On December 3rd, the Center for Disease Control and Prevention (CDC) released new data, suggesting that more children are receiving autism diagnoses and at younger ages.
According to the CDC, autism spectrum disorder (ASD) is “A developmental disability characterized by deficits in social communication and interaction and the presence of restricted interests and repetitive behaviors.”
In 2016, just one in fifty-four children were diagnosed with autism. In 2018, this rate increased to one in forty-four.
While autism numbers have been growing steadily for years now, experts are not concerned.
Instead, increased awareness and healthcare access are likely the cause. Now, fewer children are going undiagnosed and can receive the intervention treatments they need to improve long-term outcomes.

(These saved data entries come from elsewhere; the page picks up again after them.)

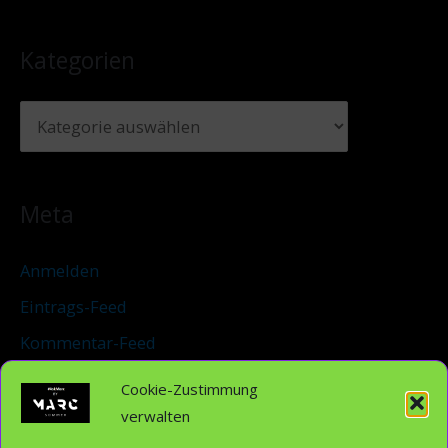
Kategorien
Meta
Anmelden
Eintrags-Feed
Kommentar-Feed
WordPress.org
Cookie-Zustimmung
verwalten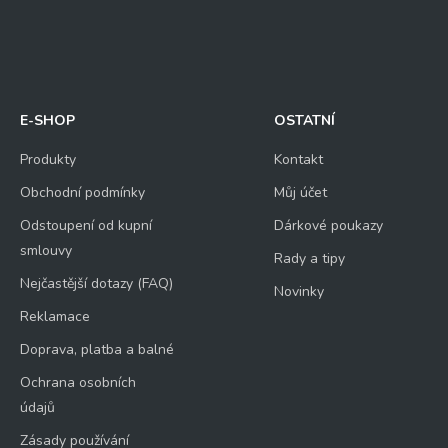
E-SHOP
OSTATNÍ
Produkty
Kontakt
Obchodní podmínky
Můj účet
Odstoupení od kupní
Dárkové poukazy
smlouvy
Rady a tipy
Nejčastější dotazy (FAQ)
Novinky
Reklamace
Doprava, platba a balné
Ochrana osobních
údajů
Zásady používání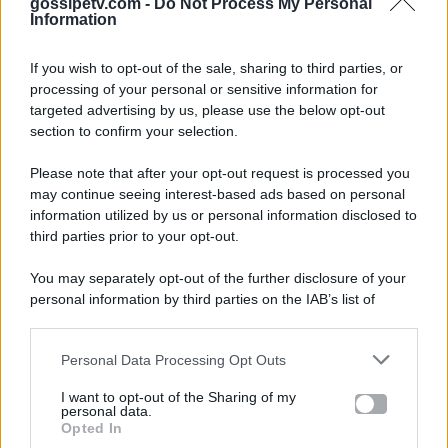
gossipetv.com -
Do Not Process My Personal
Information
If you wish to opt-out of the sale, sharing to third parties, or
processing of your personal or sensitive information for
targeted advertising by us, please use the below opt-out
section to confirm your selection.
Please note that after your opt-out request is processed you
Gossip e TV è un sito di MASTE S.r.l.
may continue seeing interest-based ads based on personal
viale Luigi Majno n. 21 - 20129 Milano (MI)
information utilized by us or personal information disclosed to
P.Iva 10909580960
third parties prior to your opt-out.
You may separately opt-out of the further disclosure of your
personal information by third parties on the IAB’s list of
Categorie
downstream participants.
Gossip
Personal Data Processing Opt Outs
This information may also be disclosed by us to third parties
on the IAB’s List of Downstream Participants that may further
I want to opt-out of the Sharing of my
Televisione
disclose it to other third parties.
personal data.
Opted In
Please note that this website/app uses one or more Google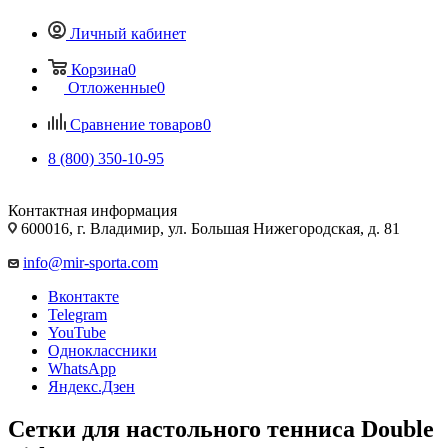
Личный кабинет
Корзина
0
Отложенные
0
Сравнение товаров
0
8 (800) 350-10-95
Контактная информация
600016, г. Владимир, ул. Большая Нижегородская, д. 81
info@mir-sporta.com
Вконтакте
Telegram
YouTube
Одноклассники
WhatsApp
Яндекс.Дзен
Сетки для настольного тенниса Double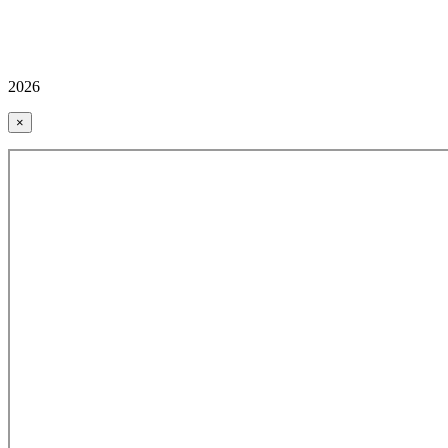
2026
×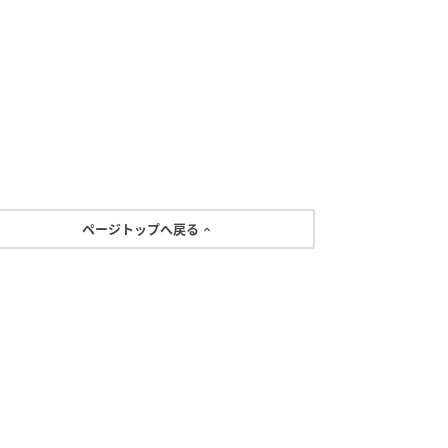
ページトップへ戻る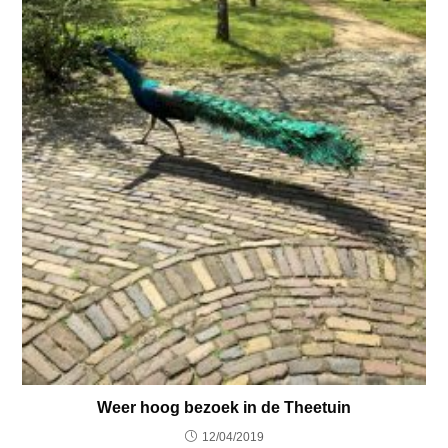
Weer hoog bezoek in de Theetuin
12/04/2019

Additionally, children are much more likely to be diagnosed at younger ages. Compared to 2014, children were fifty percent more likely to be diagnosed before the age of four.
Kelly Shaw, a CDC researcher and the report’s co-author, said, “There is some progress being made and the earlier kids get identified, the earlier they can access services that they might need to improve their developmental outcome.”
There is still a massive gap in accessibility between certain states, though. For example, California has an abundance of services. There, the diagnosis rate was one in twenty-six. Meanwhile, Missouri had a rate of one in sixty.
Interestingly, children from low-income families received more diagnoses than those from high-income families in Utah. This is likely due to the increased coverage for autism services under Medicaid.